▸ Material provided:
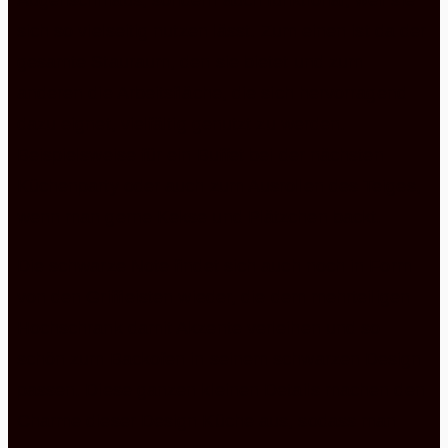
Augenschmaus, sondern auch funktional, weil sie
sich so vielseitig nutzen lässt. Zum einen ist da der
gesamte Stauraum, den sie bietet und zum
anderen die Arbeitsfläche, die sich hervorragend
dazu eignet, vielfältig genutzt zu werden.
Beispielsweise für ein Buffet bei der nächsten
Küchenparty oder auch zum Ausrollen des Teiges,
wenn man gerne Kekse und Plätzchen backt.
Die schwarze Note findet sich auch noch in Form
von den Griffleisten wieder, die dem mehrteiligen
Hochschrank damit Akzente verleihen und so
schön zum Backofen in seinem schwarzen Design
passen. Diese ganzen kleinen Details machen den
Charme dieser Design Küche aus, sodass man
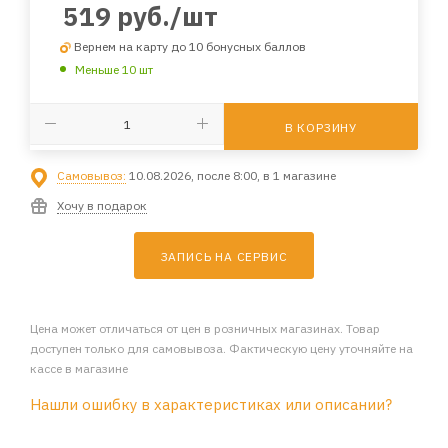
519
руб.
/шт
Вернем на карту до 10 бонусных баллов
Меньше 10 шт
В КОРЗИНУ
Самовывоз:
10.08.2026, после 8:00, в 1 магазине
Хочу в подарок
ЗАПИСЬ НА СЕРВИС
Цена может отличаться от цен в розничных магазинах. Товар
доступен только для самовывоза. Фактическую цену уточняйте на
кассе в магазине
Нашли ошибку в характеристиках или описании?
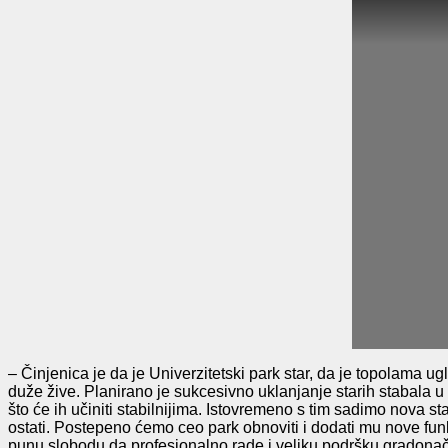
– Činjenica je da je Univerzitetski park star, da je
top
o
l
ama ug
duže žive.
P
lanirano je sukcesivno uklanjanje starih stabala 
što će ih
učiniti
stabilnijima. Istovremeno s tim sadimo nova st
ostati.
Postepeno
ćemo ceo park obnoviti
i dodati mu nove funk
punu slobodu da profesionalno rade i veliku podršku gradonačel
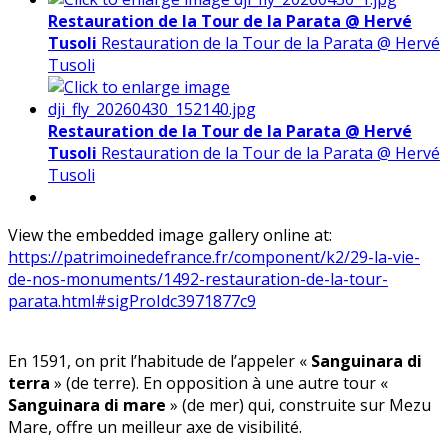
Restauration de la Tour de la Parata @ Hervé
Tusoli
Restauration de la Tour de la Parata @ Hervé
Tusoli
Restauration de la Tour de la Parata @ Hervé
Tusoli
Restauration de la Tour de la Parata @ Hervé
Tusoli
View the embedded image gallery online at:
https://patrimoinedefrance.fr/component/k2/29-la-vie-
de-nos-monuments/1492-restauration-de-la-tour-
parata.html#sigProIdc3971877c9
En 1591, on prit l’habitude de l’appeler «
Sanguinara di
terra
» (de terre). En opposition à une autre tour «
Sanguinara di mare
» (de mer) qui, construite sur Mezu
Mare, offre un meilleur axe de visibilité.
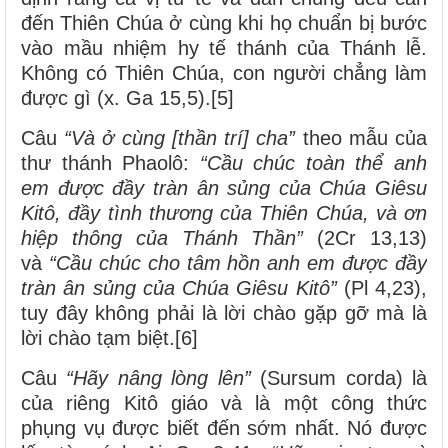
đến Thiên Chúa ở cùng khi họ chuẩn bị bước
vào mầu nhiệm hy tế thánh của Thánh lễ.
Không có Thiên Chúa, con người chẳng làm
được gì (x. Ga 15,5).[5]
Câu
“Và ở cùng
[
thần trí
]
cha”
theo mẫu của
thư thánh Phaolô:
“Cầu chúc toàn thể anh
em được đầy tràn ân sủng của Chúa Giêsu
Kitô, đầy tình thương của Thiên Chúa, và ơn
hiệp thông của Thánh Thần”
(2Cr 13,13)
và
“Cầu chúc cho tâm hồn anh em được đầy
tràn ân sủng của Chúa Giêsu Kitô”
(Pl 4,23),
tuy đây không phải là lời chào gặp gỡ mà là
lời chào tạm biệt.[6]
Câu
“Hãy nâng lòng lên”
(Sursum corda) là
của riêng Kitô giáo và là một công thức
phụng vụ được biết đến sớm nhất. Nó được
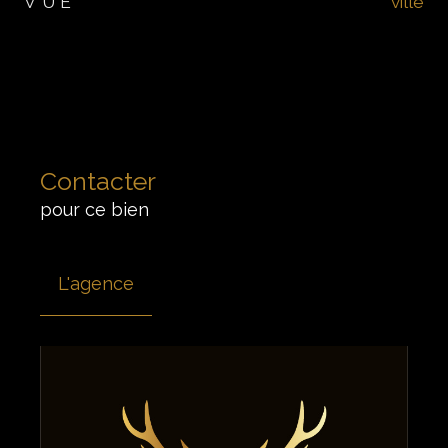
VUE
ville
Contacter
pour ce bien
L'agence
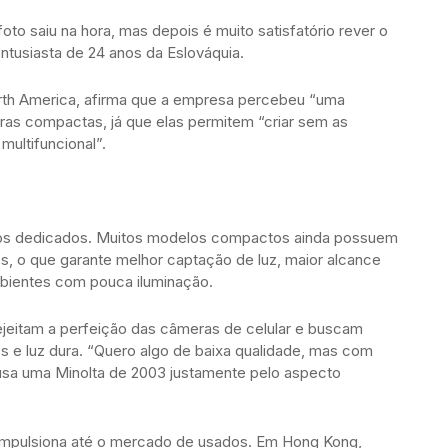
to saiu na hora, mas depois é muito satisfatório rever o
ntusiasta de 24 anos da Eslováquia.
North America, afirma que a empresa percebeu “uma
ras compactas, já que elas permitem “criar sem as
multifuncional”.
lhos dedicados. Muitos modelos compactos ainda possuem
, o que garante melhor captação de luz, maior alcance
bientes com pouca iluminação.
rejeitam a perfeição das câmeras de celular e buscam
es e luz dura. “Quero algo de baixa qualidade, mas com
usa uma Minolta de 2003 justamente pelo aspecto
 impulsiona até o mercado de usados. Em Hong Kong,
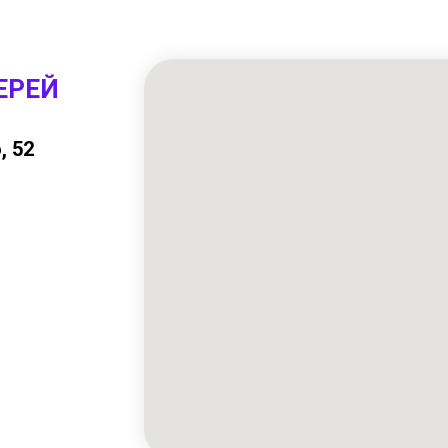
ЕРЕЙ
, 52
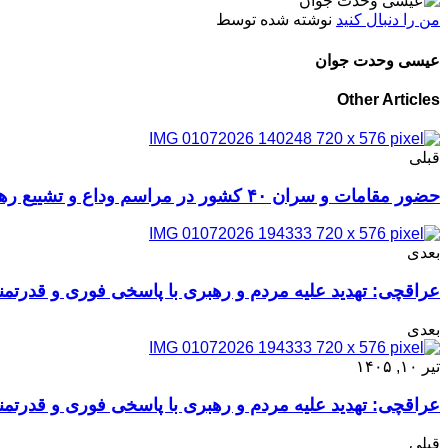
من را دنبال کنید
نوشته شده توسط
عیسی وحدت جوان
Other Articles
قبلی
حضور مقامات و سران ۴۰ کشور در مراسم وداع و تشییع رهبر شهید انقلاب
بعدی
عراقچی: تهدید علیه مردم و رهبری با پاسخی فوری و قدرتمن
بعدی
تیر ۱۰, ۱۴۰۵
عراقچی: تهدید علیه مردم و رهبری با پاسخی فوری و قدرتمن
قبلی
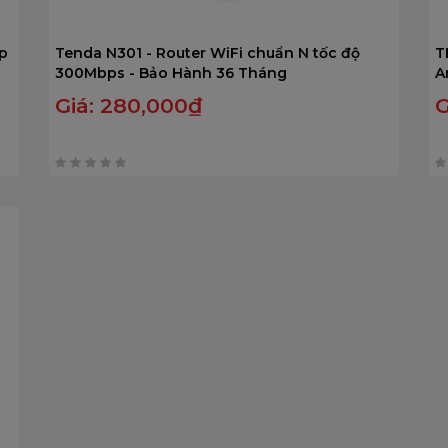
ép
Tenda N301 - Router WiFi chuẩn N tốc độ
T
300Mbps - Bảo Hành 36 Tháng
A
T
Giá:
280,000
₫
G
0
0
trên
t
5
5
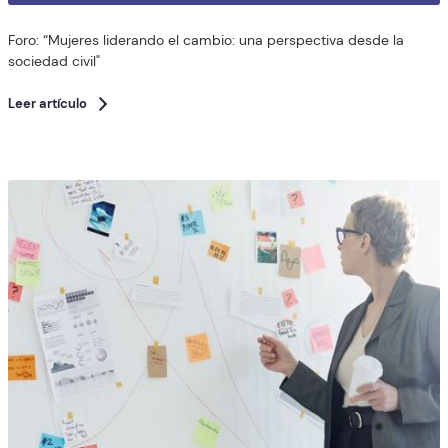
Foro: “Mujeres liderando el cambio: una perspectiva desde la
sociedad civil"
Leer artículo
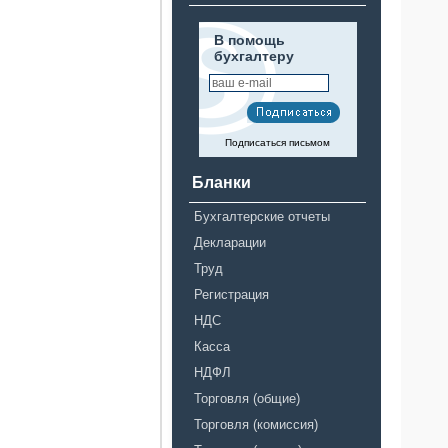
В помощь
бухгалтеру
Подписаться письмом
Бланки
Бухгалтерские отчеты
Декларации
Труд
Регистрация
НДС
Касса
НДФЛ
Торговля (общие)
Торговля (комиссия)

* * *

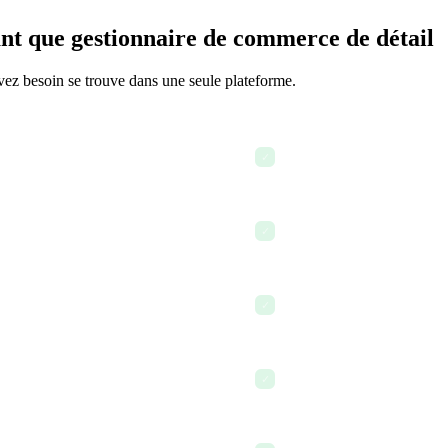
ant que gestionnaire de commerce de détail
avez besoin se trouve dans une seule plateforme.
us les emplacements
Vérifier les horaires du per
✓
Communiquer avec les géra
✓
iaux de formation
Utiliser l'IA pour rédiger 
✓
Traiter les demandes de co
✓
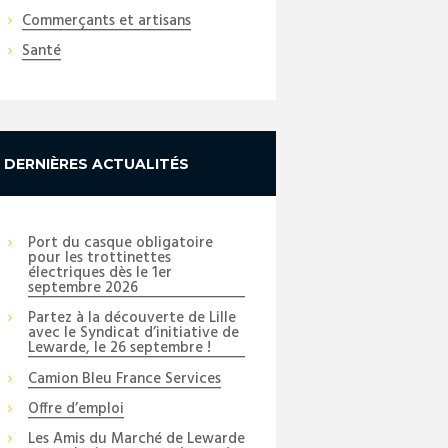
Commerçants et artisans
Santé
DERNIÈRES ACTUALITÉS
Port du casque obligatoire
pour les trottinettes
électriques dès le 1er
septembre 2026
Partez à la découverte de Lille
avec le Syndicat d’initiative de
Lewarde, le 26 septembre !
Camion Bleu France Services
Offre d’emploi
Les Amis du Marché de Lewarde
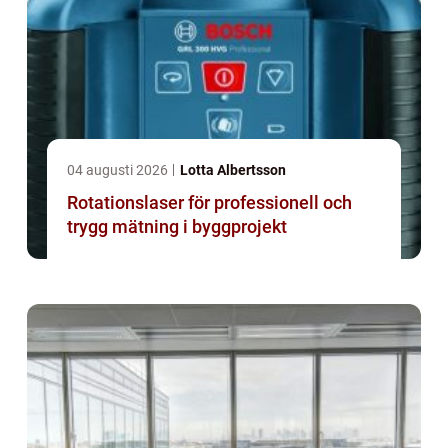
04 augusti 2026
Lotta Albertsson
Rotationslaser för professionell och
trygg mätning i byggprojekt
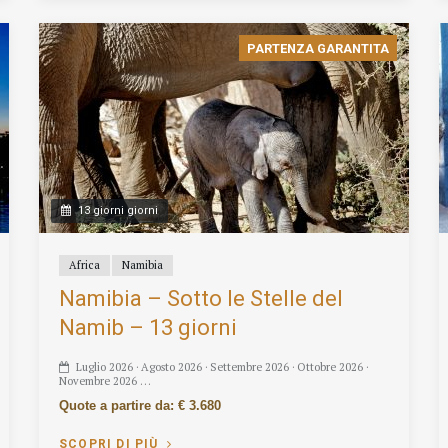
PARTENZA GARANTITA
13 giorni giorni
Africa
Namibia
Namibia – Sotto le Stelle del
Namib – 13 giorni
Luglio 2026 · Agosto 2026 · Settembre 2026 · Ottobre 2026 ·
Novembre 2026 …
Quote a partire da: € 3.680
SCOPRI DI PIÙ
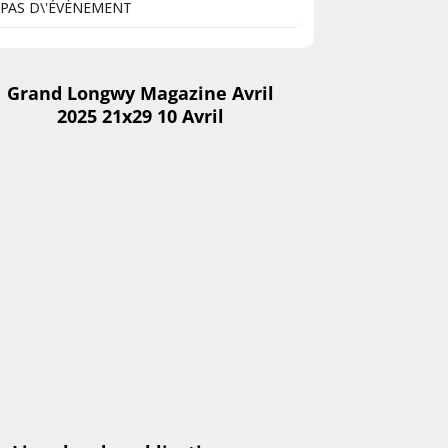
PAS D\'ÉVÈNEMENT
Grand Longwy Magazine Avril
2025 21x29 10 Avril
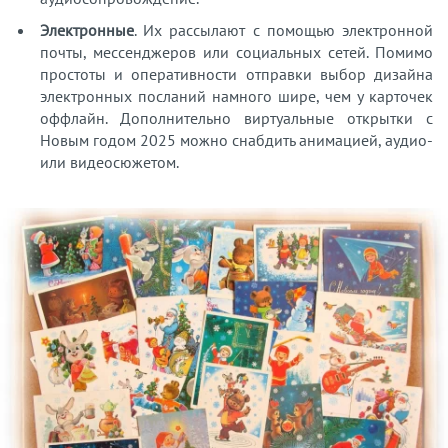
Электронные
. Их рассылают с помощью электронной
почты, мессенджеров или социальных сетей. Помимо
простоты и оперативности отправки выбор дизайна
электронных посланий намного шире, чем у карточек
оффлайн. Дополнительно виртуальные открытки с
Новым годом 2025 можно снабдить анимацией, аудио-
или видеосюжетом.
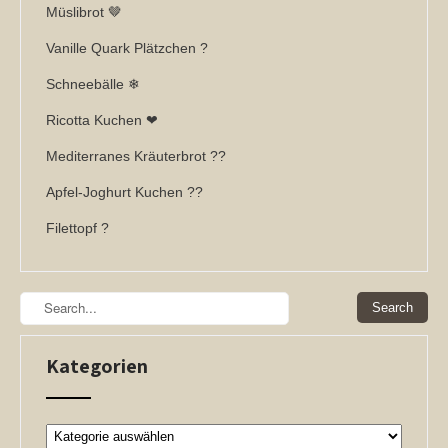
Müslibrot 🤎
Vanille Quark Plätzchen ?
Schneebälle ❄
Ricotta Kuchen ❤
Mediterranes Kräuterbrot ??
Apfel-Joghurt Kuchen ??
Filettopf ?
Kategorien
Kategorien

▸ To do:
Pictures in the entries do not go into the copy. Print only the lines starting at the one containing "Augenschmaus, sondern auch" and ending at the one containing "ЗАПИСЬ НА СЕРВИС", exactly as they appear.

▸ Task solution:
Augenschmaus, sondern auch funktional, weil sie
sich so vielseitig nutzen lässt. Zum einen ist da der
gesamte Stauraum, den sie bietet und zum
anderen die Arbeitsfläche, die sich hervorragend
dazu eignet, vielfältig genutzt zu werden.
Beispielsweise für ein Buffet bei der nächsten
Küchenparty oder auch zum Ausrollen des Teiges,
wenn man gerne Kekse und Plätzchen backt.
Die schwarze Note findet sich auch noch in Form
von den Griffleisten wieder, die dem mehrteiligen
Hochschrank damit Akzente verleihen und so
schön zum Backofen in seinem schwarzen Design
passen. Diese ganzen kleinen Details machen den
Charme dieser Design Küche aus, sodass man
519
руб.
/шт
Вернем на карту до 10 бонусных баллов
Меньше 10 шт
В КОРЗИНУ
Самовывоз:
10.08.2026, после 8:00, в 1 магазине
Хочу в подарок
ЗАПИСЬ НА СЕРВИС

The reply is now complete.